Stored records
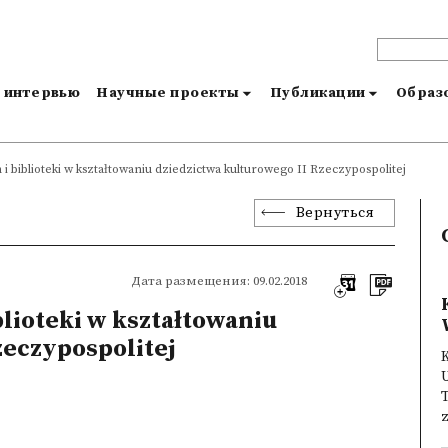
и интервью
Научные проекты
Публикации
Образо
lm i biblioteki w kształtowaniu dziedzictwa kulturowego II Rzeczypospolitej
Вернуться
Дата размещения: 09.02.2018
iblioteki w kształtowaniu
zeczypospolitej
K
z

# Work to complete
Check every line above for the word "kształtowaniu" and copy those that have it.

# Result of the task
lm i biblioteki w kształtowaniu dziedzictwa kulturowego II Rzeczypospolitej
iblioteki w kształtowaniu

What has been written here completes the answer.